Many startups fail, and only 10% survive. A great idea and a business plan are necessary, but so is knowledge on how to raise capital and find investors. With the right information, you can turn your startup into the thriving business you’ve always envisioned. This guide sets out the different stages investors invest in startups in the UK and also what to think about when pitching to SEIS and EIS investment funds.
At the Idea Stage, it can be difficult for companies to go about raising funds and finding business investors, so in many cases, it falls to the founder to provide the initial startup capital. While it’s important to understand that investing your own money can be risky, it also allows for complete control of the business void of any outside influence or conflicting visions. Bootstrapping is a great option for building small businesses. As the business grows, however, it is likely that you will not be able to sustain it with your own money, and will eventually need to bring in outside investors to invest in your startup.
Incubators / Accelerators
Businesses that show significant promise can apply to startup incubators or accelerators in order to receive a number of benefits, which may include a state-of-the-artwork environment, business mentorship, strong industry connections, and pre-seed funding for the most promising ventures. Being accepted into a startup incubator or accelerator is very difficult, as there is a significant amount of competition. Receiving funds is not a guarantee as many of these programs are designed to help founders and entrepreneurs grow their businesses by providing mentorship and resources other than money.

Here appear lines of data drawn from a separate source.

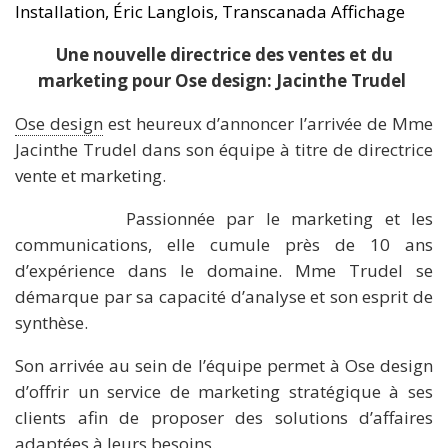
Installation, Éric Langlois, Transcanada Affichage
Une nouvelle directrice des ventes et du
marketing pour Ose design: Jacinthe Trudel
Ose design
est heureux d’annoncer l’arrivée de Mme
Jacinthe Trudel dans son équipe à titre de directrice
vente et marketing.
Passionnée par le marketing et les
communications, elle cumule près de 10 ans
d’expérience dans le domaine. Mme Trudel se
démarque par sa capacité d’analyse et son esprit de
synthèse.
Son arrivée au sein de l’équipe permet à Ose design
d’offrir un service de marketing stratégique à ses
clients afin de proposer des solutions d’affaires
adaptées à leurs besoins.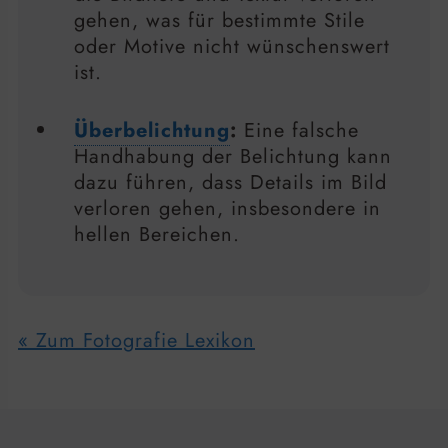
gehen, was für bestimmte Stile
oder Motive nicht wünschenswert
ist.
Überbelichtung
:
Eine falsche
Handhabung der Belichtung kann
dazu führen, dass Details im Bild
verloren gehen, insbesondere in
hellen Bereichen.
« Zum Fotografie Lexikon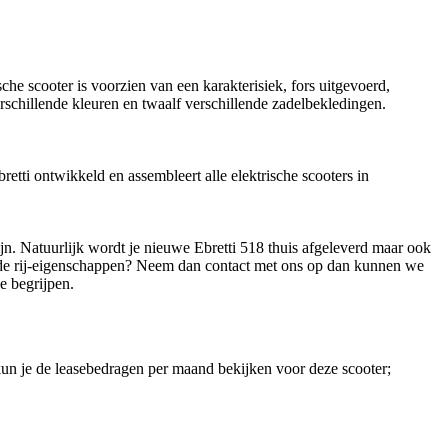
che scooter is voorzien van een karakterisiek, fors uitgevoerd,
rschillende kleuren en twaalf verschillende zadelbekledingen.
retti ontwikkeld en assembleert alle elektrische scooters in
zijn. Natuurlijk wordt je nieuwe Ebretti 518 thuis afgeleverd maar ook
r de rij-eigenschappen? Neem dan contact met ons op dan kunnen we
je begrijpen.
 kun je de leasebedragen per maand bekijken voor deze scooter;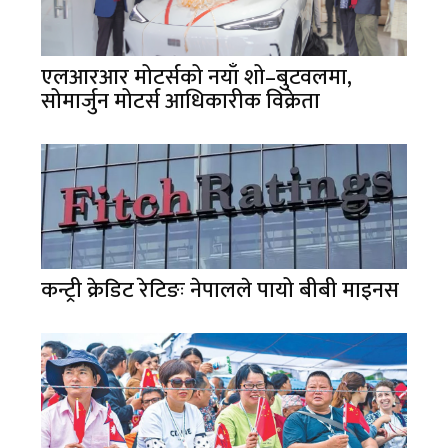
एलआरआर मोटर्सको नयाँ शो–बुटवलमा,
सोमार्जुन मोटर्स आधिकारीक विक्रेता
कन्ट्री क्रेडिट रेटिङः नेपालले पायो बीबी माइनस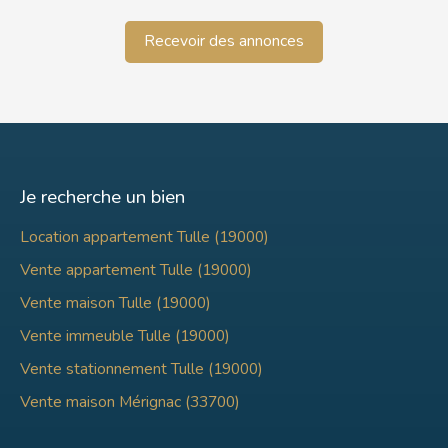
Recevoir des annonces
Je recherche un bien
Location appartement Tulle (19000)
Vente appartement Tulle (19000)
Vente maison Tulle (19000)
Vente immeuble Tulle (19000)
Vente stationnement Tulle (19000)
Vente maison Mérignac (33700)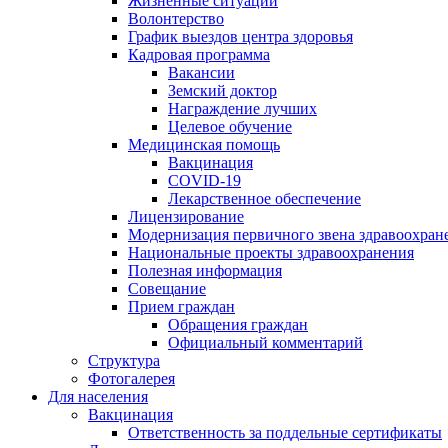
Жизненные ситуации
Волонтерство
График выездов центра здоровья
Кадровая программа
Вакансии
Земский доктор
Награждение лучших
Целевое обучение
Медицинская помощь
Вакцинация
COVID-19
Лекарственное обеспечение
Лицензирование
Модернизация первичного звена здравоохран
Национальные проекты здравоохранения
Полезная информация
Совещание
Прием граждан
Обращения граждан
Официальный комментарий
Структура
Фотогалерея
Для населения
Вакцинация
Ответственность за поддельные сертификаты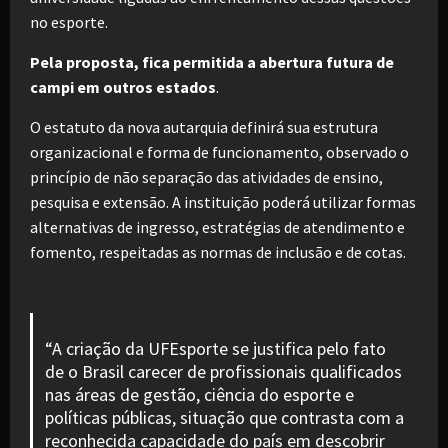
no esporte.
Pela proposta, fica permitida a abertura futura de
campi em outros estados
.
O estatuto da nova autarquia definirá sua estrutura
organizacional e forma de funcionamento, observado o
princípio de não separação das atividades de ensino,
pesquisa e extensão. A instituição poderá utilizar formas
alternativas de ingresso, estratégias de atendimento e
fomento, respeitadas as normas de inclusão e de cotas.
“A criação da UFEsporte se justifica pelo fato
de o Brasil carecer de profissionais qualificados
nas áreas de gestão, ciência do esporte e
políticas públicas, situação que contrasta com a
reconhecida capacidade do país em descobrir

Pre-seed stage investors like investing in a startup to help it grow and validate its market. In the UK one of the best avenues for pre-seed funding are SEIS and EIS investment funds which look to fund early stage companies which have received advanced assurance from HMRC. This allows investors to invest in startups combined with a host of attractive tax benefits. It is also important to remember that thinking what type of investors will be best for your business is also important. If you have a robotics business for instance, a fund that performs robotics investing would be better help than a general venture capital fund.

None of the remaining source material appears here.